La collection qu’il avait débutée à l’Hôpital de Lovanium et sur les marchés de Kinshasa en 1965 soutient intimement son travail de compréhension car les paroles et les objets vont de pair, partout où il est allé et, en vérité, dans toutes les sociétés. En Égypte, en 1968, il apprend après de longues conversations répétées nécessaires pour ouvrir les cœurs et les confidences, comment les paysans de Louxor recourent à la magie des amulettes bien antérieure à l’Islam pour se protéger des esprits qui rôdent à la lisière du monde humain dont, quelques années plus tard, des travailleurs marocains en Belgique victimes d’accidents du travail lui révèlent à leur tour la présence inquiétante dans les lieux sombres et semi-désertiques des chantiers inhabités la nuit.

Les objets qu’il ramène de ses voyages ont trait aux manifestations des divinités et aux transactions à mener avec les forces de toutes sortes. Ils consistent en des patrimoines sacrés, des instruments de culte, des effigies et des amulettes protectrices, des écritures dotées de pouvoir... Ils tiennent leur valeur de signifiants de leur enveloppement par trois ou quatre niveaux de parole. Le premier est celui du récit qui les entoure là où ils sont utilisés. Le deuxième procède des significations que leur ont données les interlocuteurs de Robert Steichen au cours de ses séjours anthropologiques. Pour lui-même, c’est très important et ces objets transplantés deviennent « avant tout des traces de rencontres » et le résultat d’une histoire relationnelle. En quatrième lieu enfin, intervient un discours scientifique mobilisé dans des cours, dans des ateliers de réflexion, dans des publications.
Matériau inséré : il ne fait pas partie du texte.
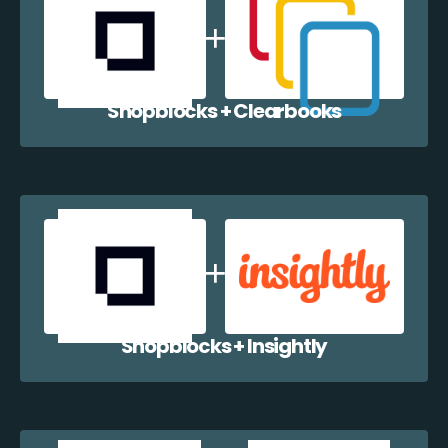
Shopblocks + Clearbooks
Shopblocks + Insightly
Mais, « l’humilité est de mise. Mes hôtes me faisaient don de leur hospitalité et informations qu’ils n’étaient vraiment pas obligés de consentir. Il faut qu’ils y trouvent un bénéfice selon les règles locales de la réciprocité ou de la rétribution en services, contre-valeurs ou numéraire. Pas toujours évident. Pour faire ce métier, il vaut mieux être un peu doué pour la ruse et, en même temps, savoir freiner ses mécanismes paranoïdes d’interprétation et de projection. Il s’agit d’accepter les risques inhérents à tout don de confiance, surtout dans un contexte où on ne domine rien mais où on est à la merci de l’autre. C’est cette dimension de qualité relationnelle qui détermine entièrement le succès ou l’échec d’une recherche de terrain en anthropologie. »

Nous reviendrons dans le prochain Courrier sur toutes les questions que Robert Steichen n’a pas manqué de poser à propos du sens de ses vagabondages « scientifiques » et de la portée de son travail anthropologique. « Comment [par exemple] passer des informations à la construction de données transmissibles ? Comment [par ailleurs] regarder, lire, entendre, comprendre ces objets venus d’autres cultures ? S’agit-il des derniers restes de sociétés en voie de disparition ? Simples objets de curiosité bons pour la décoration, objets didactiques et folkloriques, témoignages de sociétés en souffrance ? Ou alors objets utilitaires toujours en usage, œuvres d’art et d’artisanat avec une recherche esthétique, marqueurs identitaires qui s’imposent dans une stratégie de visibilité des dites minorités ethniques, témoignages de vitalité de peuples autochtones réclamant leur droit à une place dans les états nations ? »

Les voyages de Robert Steichen et la collection qui les double n’ont cessé de répondre « avant tout à la nécessité vitale d’être étonné et de comprendre, comme on le peut, les questions têtues et parfois obsessionnelles de la réalité humaine et de l’identité de chacun. » Quelles sont les préoccupations de la vie? « La vie humaine, qui en tant que processus biologique n’a pas de sens humain car son seul objectif est la propagation de la vie anonyme, doit trouver un sens ailleurs. Ce sont les hommes qui se construisent un sens dans la mesure de leurs moyens et à leur propre usage. »

Et lorsque Robert Steichen dit de Claire qu’elle est la femme de sa vie, c’est de cette vie qui va et qui est partout, qui ignore les frontières et qui veut conjoindre ce que les conventions répartissent en cases séparées dont il parle.